### Exercise goal
Every line in the listing that holds "jezelf" counts once; state the total and nothing more.

### Records supplied
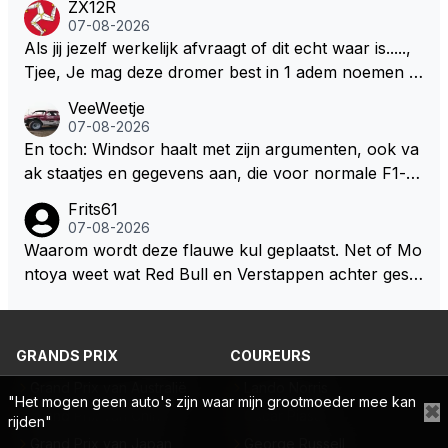
ZX12R
weet 🤮🤮
07-08-2026
Als jij jezelf werkelijk afvraagt of dit echt waar is.....,
Tjee, Je mag deze dromer best in 1 adem noemen m
et bv een Hans Christian Andersen. Enorme drang n
VeeWeetje
aar voordragen uit eigen geest. Kan mij voorstellen d
07-08-2026
at je het leuk vindt sprookjes te luisteren maar heb jij
En toch: Windsor haalt met zijn argumenten, ook va
jezelf dan ook wel eens afgevraagd of de dappere b
ak staatjes en gegevens aan, die voor normale F1-fa
oswachter werkelijk Roodkapje uit de buik van de bo
ns niet te verkrijgen of te snappen zijn. Iets met "co
Frits61
ze wolff gesneden heeft?
okies made of your own dough" 🤣
07-08-2026
Waarom wordt deze flauwe kul geplaatst. Net of Mo
ntoya weet wat Red Bull en Verstappen achter geslo
ten deuren bespreken.
GRANDS PRIX
COUREURS
Grand Prix van Australië
Lando Norris
"Het mogen geen auto's zijn waar mijn grootmoeder mee kan
✖
Grand Prix van China
Oscar Piastri
rijden"
Grand Prix van Japan
George Russell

### Response below
2